Research

Variance Reduced Nonconvex Stochastic Optimization for Kernel Learning

In recent times, variance reduction technique has greatly enhanced the performance of stochastic gradient algorithms, providing a new framework for finding first-order critical points in nonconvex problems. Our work considers for the first time, online kernel learning under nonconvex setting, and we propose a variance reduced stochastic optimization algorithm for learning the function belonging to reproducing kernel Hilbert space (RKHS). In contrast to existing techniques, we use a convex combination of two existing biased and unbiased stochastic estimators which eliminates the need for using double loop structure for variance reduction. It is very well known that non-parametric function approximators provide a structured way to learn nonlinear statistical model. However, their function representational complexity grows with the sample size, and for streaming settings it may grow unbounded. Thus, it is crucial to address the statistical accuracy with finite representational complexity. In the proposed algorithm, we have addressed this tradeoff and have characterized the convergence to the neighbourhood of the critical point in terms of number of iterations and the model complexity parameter. The proposed nonparametric variance reduced algorithm reaches to the neighbourhood of the critical point in T iterations along with keeping the model complexity bounded by running a new hybrid compression algorithm.

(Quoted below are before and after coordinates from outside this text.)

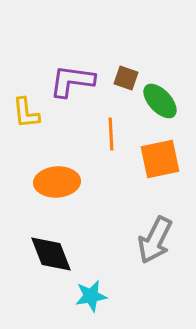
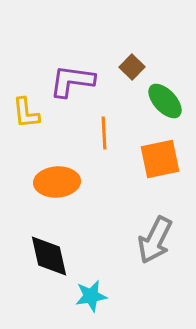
brown square: moved 6 px right, 11 px up; rotated 25 degrees clockwise
green ellipse: moved 5 px right
orange line: moved 7 px left, 1 px up
black diamond: moved 2 px left, 2 px down; rotated 9 degrees clockwise
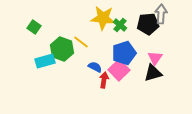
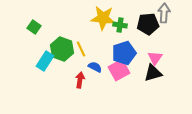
gray arrow: moved 3 px right, 1 px up
green cross: rotated 32 degrees counterclockwise
yellow line: moved 7 px down; rotated 28 degrees clockwise
cyan rectangle: rotated 42 degrees counterclockwise
pink square: rotated 15 degrees clockwise
red arrow: moved 24 px left
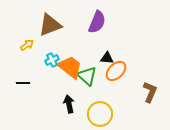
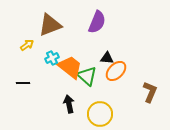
cyan cross: moved 2 px up
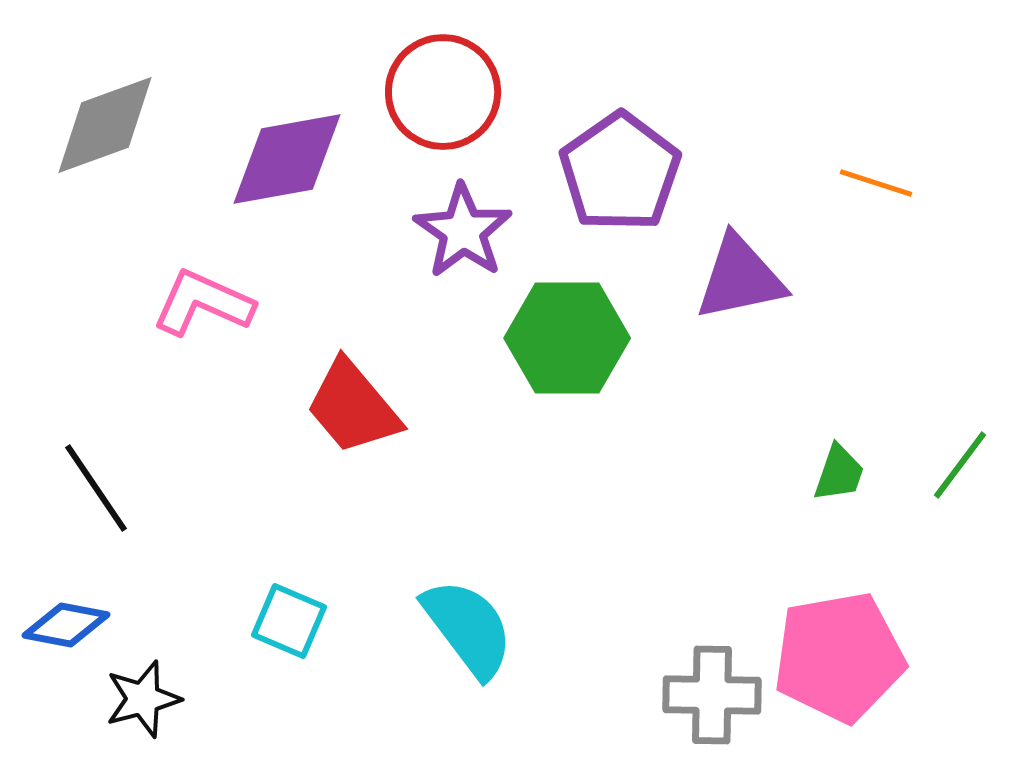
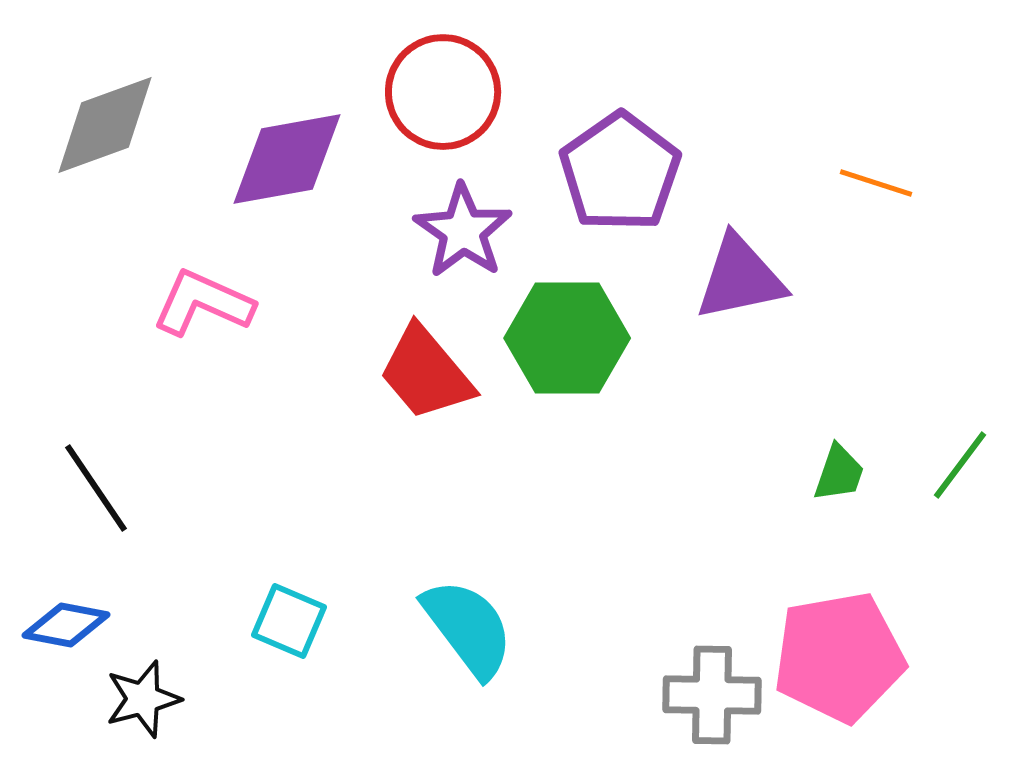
red trapezoid: moved 73 px right, 34 px up
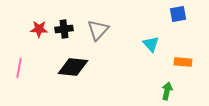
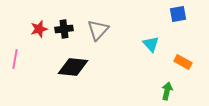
red star: rotated 18 degrees counterclockwise
orange rectangle: rotated 24 degrees clockwise
pink line: moved 4 px left, 9 px up
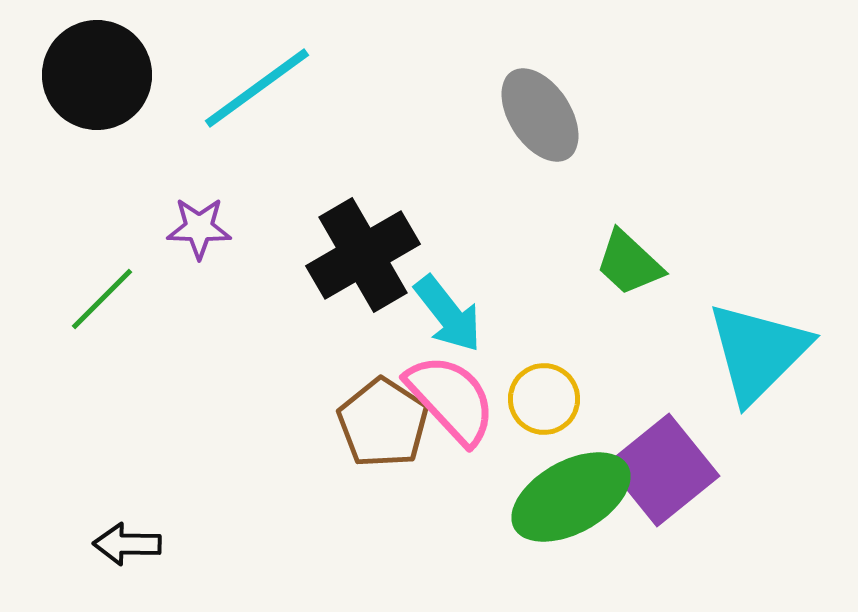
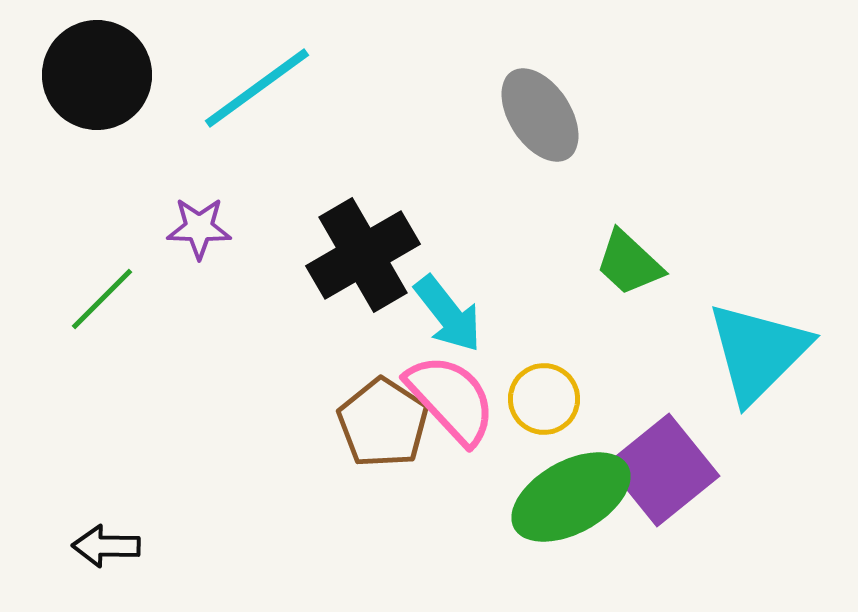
black arrow: moved 21 px left, 2 px down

[Relevant Work: Asilomar 2022]

Near-Optimal Set Point Selection for Kernel Approximation using Submodular Set Cover Approach

Non-parametric function approximators provide a principled way to fit nonlinear statistical models while affording formal performance guarantees. However, they define a statistical representation whose complexity scales with the sample size through the fact that they retain all past samples. In the case of large-scale data, this complexity may grow unbounded. One is faced with the question of how to suitably trade-off representational complexity with statistical accuracy, which may be addressed with various approximation methods. We consider two approaches from the kernel approximation literature: (a) Basis vector projection, and (b) Random Fourier Feature (RFF), and we try to solve two issues still associated with these two approaches. Firstly, it is known that projection-based kernel learning algorithms yield better performance, however, they are limited by their computational efficiency associated with projection. Thus, we work on reducing the basis vector set size to improve the computational efficiency and thereby make the projection-based algorithms more usable. Secondly, to further improve upon the learning efficiency of RFF algorithms, we consider a data-dependent approach for feature selection and work on reducing the number of features required, providing better learning accuracy and generalization. We propose an algorithm that, instead of selecting the features in a stochastic manner, provides a principled way of choosing the features in a data-dependent manner yielding a solution that only picks logarithmically more features than the optimal algorithm. The guarantees of earlier methods are only for the sub-optimality of the set points, but not on whether the function’s parameterization in terms of past points are close to the optimal set of points of a fixed size. We address the two discussed issues by a novel formulation of set point selection problems as Submodular set cover (SSC) problems and establish nice theoretical guarantees inherent to submodular optimization theory.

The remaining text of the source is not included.